Towards Unified Vision-Language Models with Incomplete Multi-Modal Inputs

Xiang Fang; Wanlong Fang; Changshuo Wang; Keke Tang; Daizong Liu; Siyi Wang; Wei Ji

2026 AAAI AAAI 2026

Towards Unified Vision-Language Models with Incomplete Multi-Modal Inputs

Abstract

Abstract Video-Language Models (VLMs) have demonstrated impressive multi-modal reasoning capabilities across diverse computer vision applications. However, these VLMs are task-specific and assume that both video and language inputs are complete. However, real-world VLM applications might face challenges due to deactivated sensors (e.g., cameras are unavailable due to data privacy), yielding modality-incomplete data and leading to inconsistency between training and testing data.
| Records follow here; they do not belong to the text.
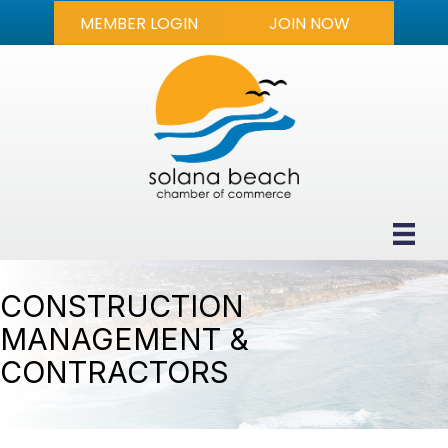
MEMBER LOGIN
JOIN NOW
CONSTRUCTION
MANAGEMENT &
CONTRACTORS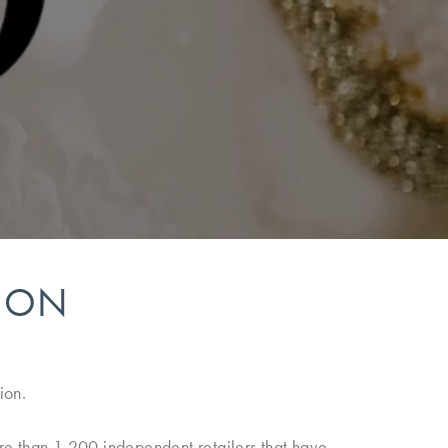
TION
ion.
ore than 1,200 independent retailers that have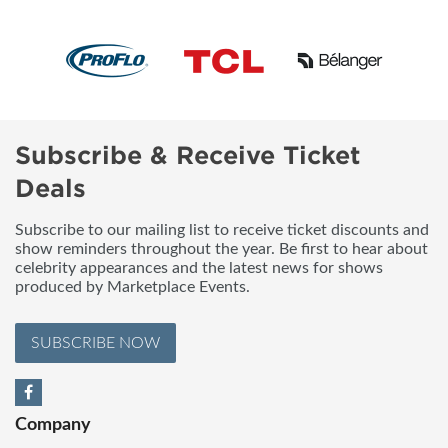
Subscribe & Receive Ticket
Deals
Subscribe to our mailing list to receive ticket discounts and
show reminders throughout the year. Be first to hear about
celebrity appearances and the latest news for shows
produced by Marketplace Events.
SUBSCRIBE NOW
Company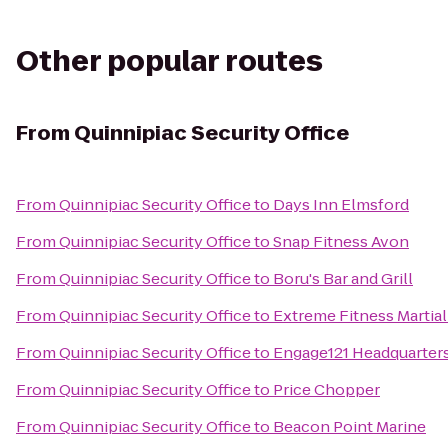
Other popular routes
From
Quinnipiac Security Office
From
Quinnipiac Security Office
to
Days Inn Elmsford
From
Quinnipiac Security Office
to
Snap Fitness Avon
From
Quinnipiac Security Office
to
Boru's Bar and Grill
From
Quinnipiac Security Office
to
Extreme Fitness Martial
From
Quinnipiac Security Office
to
Engage121 Headquarter
From
Quinnipiac Security Office
to
Price Chopper
From
Quinnipiac Security Office
to
Beacon Point Marine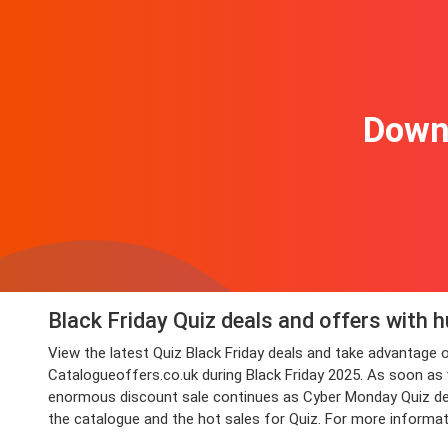
Downl
Black Friday Quiz deals and offers with 
View the latest Quiz Black Friday deals and take advantage
Catalogueoffers.co.uk during Black Friday 2025. As soon as we
enormous discount sale continues as Cyber Monday Quiz deals
the catalogue and the hot sales for Quiz. For more informat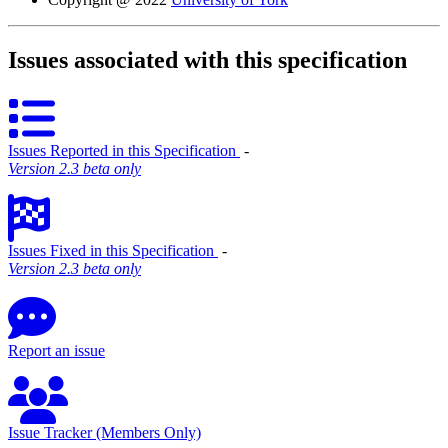
Issues associated with this specification
Issues Reported in this Specification
‐
Version 2.3 beta only
Issues Fixed in this Specification
‐
Version 2.3 beta only
Report an issue
Issue Tracker (Members Only)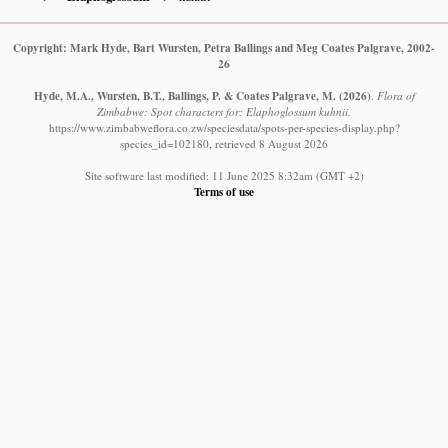
Copyright: Mark Hyde, Bart Wursten, Petra Ballings and Meg Coates Palgrave, 2002-
26
Hyde, M.A., Wursten, B.T., Ballings, P. & Coates Palgrave, M.
(2026)
.
Flora of
Zimbabwe: Spot characters for: Elaphoglossum kuhnii.
https://www.zimbabweflora.co.zw/speciesdata/spots-per-species-display.php?
species_id=102180, retrieved 8 August 2026
Site software last modified: 11 June 2025 8:32am (GMT +2)
Terms of use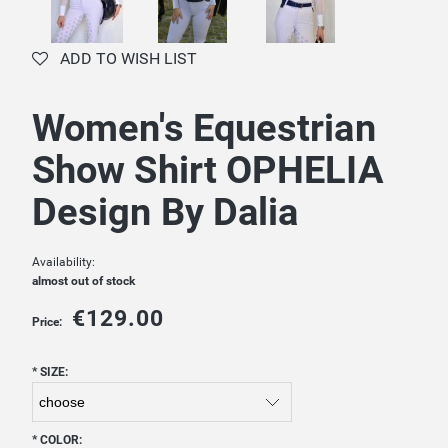
ADD TO WISH LIST
Women's Equestrian
Show Shirt OPHELIA
Design By Dalia
Availability:
almost out of stock
€129.00
Price:
*
SIZE:
*
COLOR: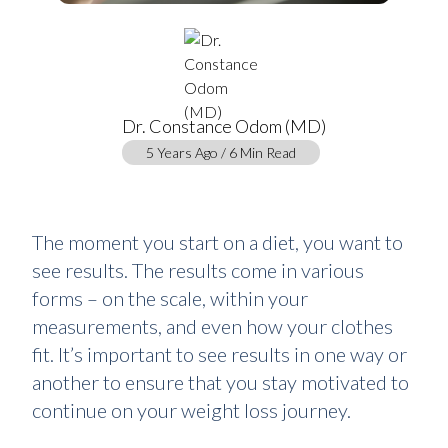
Dr. Constance Odom (MD)
5 Years Ago / 6 Min Read
The moment you start on a diet, you want to
see results. The results come in various
forms – on the scale, within your
measurements, and even how your clothes
fit. It’s important to see results in one way or
another to ensure that you stay motivated to
continue on your weight loss journey.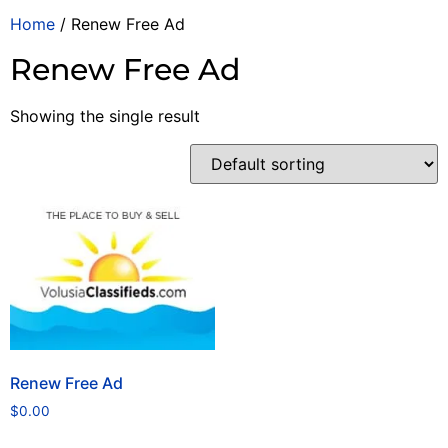
Home
/ Renew Free Ad
Renew Free Ad
Showing the single result
Renew Free Ad
$
0.00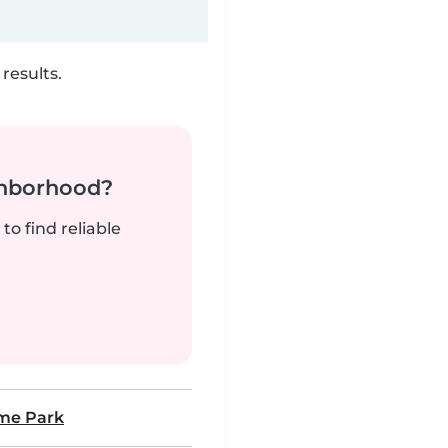
results.
ghborhood?
to find reliable
me Park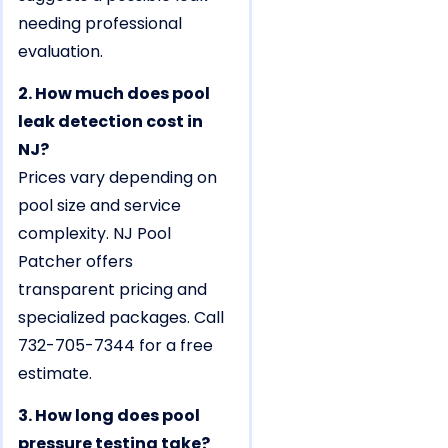
needing professional
evaluation.
2. How much does pool
leak detection cost in
NJ?
Prices vary depending on
pool size and service
complexity. NJ Pool
Patcher offers
transparent pricing and
specialized packages. Call
732-705-7344 for a free
estimate.
3. How long does pool
pressure testing take?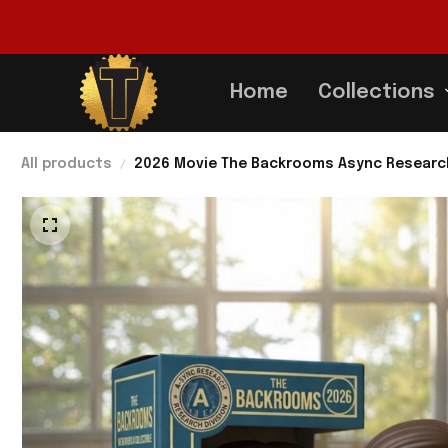
Home
Collections
All products
2026 Movie The Backrooms Async Research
While straightforward incomplete input can boast training generalization-ability and lead to training failure, its potential risks to VLMs regarding safety and trustworthiness have been largely neglected. To this end, we make the first attempt to propose a unified incomplete video-language model to process the incomplete multi-modal inputs. Extensive experimental results show that our method can serve as a plug-and-play module for previous works to improve their performance in various multi-modal tasks.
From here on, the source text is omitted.